In una giornata che vedrà sgorgare due fiumi, uno pieno dello champagne dei conservatori e dei populisti del centro-destra, e l’altro straripante delle lacrime dei progressisti e anti-fascisti, è fondamentale mantenere un fermo controllo del timone, rimanere lucidi, e impostare una rotta che tenga conto delle conseguenze fondamentali di una seconda presidenza Trump per l’Europa.

Di primaria importanza rimane la questione della difesa dell’Europa e il futuro della NATO. Le prese di posizione e le promesse elettorali di Trump, che spaziano dall’imporre nuovi dazi all’Europa, al “mettere fine a tutte le guerre”, al far pagare di più agli alleati dell’Alleanza Atlantica, impongono a tutti paesi europei di fare i conti con un fatto: non possiamo più fare affidamento su Washington.
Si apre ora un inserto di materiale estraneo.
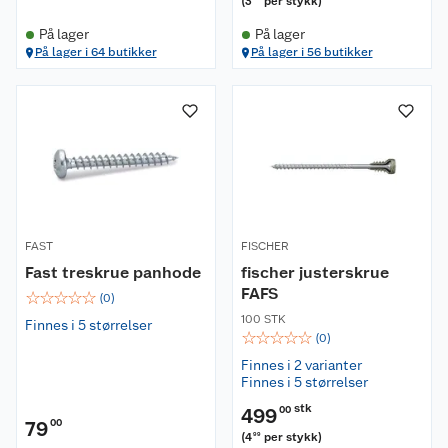
(
3
per stykk
)
På lager
På lager
På lager i 64 butikker
På lager i 56 butikker
FAST
FISCHER
Fast treskrue panhode
fischer justerskrue
FAFS
☆
☆
☆
☆
☆
(
0
)
100 STK
Finnes i 5 størrelser
☆
☆
☆
☆
☆
(
0
)
Finnes i 2 varianter
Finnes i 5 størrelser
stk
499
00
79
00
(
4
per stykk
)
99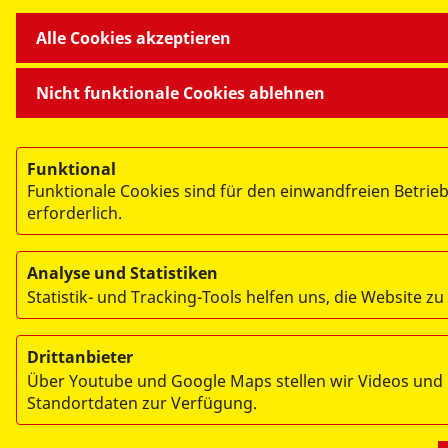
Alle Cookies akzeptieren
Nicht funktionale Cookies ablehnen
Funktional
Funktionale Cookies sind für den einwandfreien Betrie
erforderlich.
Analyse und Statistiken
Statistik- und Tracking-Tools helfen uns, die Website zu
Drittanbieter
Über Youtube und Google Maps stellen wir Videos und
Standortdaten zur Verfügung.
L’epoca della delegazione della sicurezza del continente allo scudo difensivo americano è ufficialmente finita. L’esito elettorale americano si inserisce in una serie di eventi, che parte con la guerra russo-ucraina, e continua con gli attentati ai gasdotti Nordstream, fino alla guerra in Palestina; grazie ai quali l’Europa si è resa conto che le garanzie dell’egemone mondiale non bastano più a garantire la sua sicurezza. Di fronte a queste minacce, l’Europa ha agito in maniera confusa e spesso contraddittoria, avendone compreso la portata ma non essendo riuscita a delineare una strategia della difesa europea chiara, alla base della quale ci dovrebbe essere la costruzione di un’industria bellica comune.
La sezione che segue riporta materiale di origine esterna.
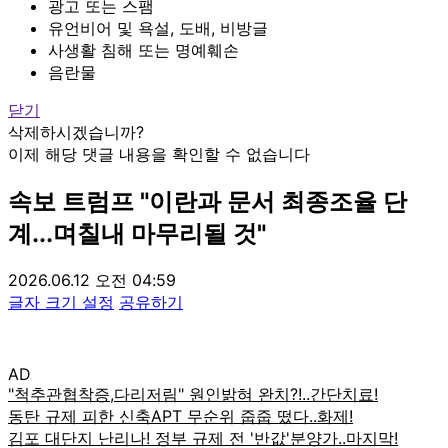
광고 또는 스팸
유언비어 및 욕설, 도배, 비방글
사생활 침해 또는 명예훼손
음란물
닫기
삭제하시겠습니까?
이제 해당 댓글 내용을 확인할 수 없습니다
속보
트럼프 "이란과 문서 최종조율 단
계...며칠내 마무리될 것"
2026.06.12 오전 04:59
글자 크기 설정
공유하기
AD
50 European leaders assess how Trump will affect their fortunes and seek a common stance on Russia | AP News

Negli altri paesi dentro la sfera d’influenza americana si è già cominciato a comprendere l’importanza di un cambio di direzione. In Giappone, il consigliere speciale del nuovo governo, Takashi Kawakami, ha sostenuto che la posizione “America First” di Trump, offre al paese del Sol Levante un’opportunità d’oro per svincolarsi dagli USA e riacquistare l’indipendenza e la sovranità, perdute dopo la sconfitta nella Seconda Guerra Mondiale. Fortunatamente, svariate figure politiche europee concordano con questa idea, come l’ex Presidente finlandese Sauli Niinisto che, una settimana prima delle elezioni americane ha commentato: “se non facciamo tutto il possibile per la nostra sicurezza, non possiamo aspettarci che gli altri lo facciano per noi”. Dello stesso avviso, ma con un tono più pessimistico, era stato il nostro Ministro della Difesa Guido Crosetto, che, in occasione della conferenza sulla difesa aerea europea tenutasi a Roma in ottobre aveva commentato: “Non siamo pronti per le sfide odierne […] O abbiamo un’industria europea che abbia la capacità di non dipendere da nessuno, oppure non siamo in grado di garantire una difesa europea”. Insomma, la volontà c’è, occorre ora passare dalle parole ai fatti. I paesi dell’Europa dell’est e della Scandinavia, che si sentono maggiormente minacciati dal pericolo russo, sono i primi ad essersi mossi in questa direzione, e le strategie che hanno adottato, oltre ad essere un buon punto di partenza, ci mostrano inoltre come la difesa comune europea può passare anche per Washington. La Polonia per esempio, ha fatto ingenti acquisti di sistemi d’arma americani dopo l’inizio dell’invasione russa. Un percorso fattibile, a patto che le condizioni d’ingaggio per l’uso di queste armi non vengano stabilite dagli stessi americani, e che si mantenga l’equilibrio NATO-Russia, fino all’eventuale scioglimento dell’alleanza atlantica e al ritorno all’Europa della padronanza del proprio destino.

Di tutte le conclusioni che si possono trarre dalla vittoria di Trump, la più importante è che non si può più fare affidamento sullo Zio Sam. Sfruttando la stanchezza dell’egemone gli europei dovranno riappropriarsi della loro sicurezza, tracciando così un percorso che porterà, speriamo in un futuro non troppo lontano, al ritorno dell’indipendenza europea.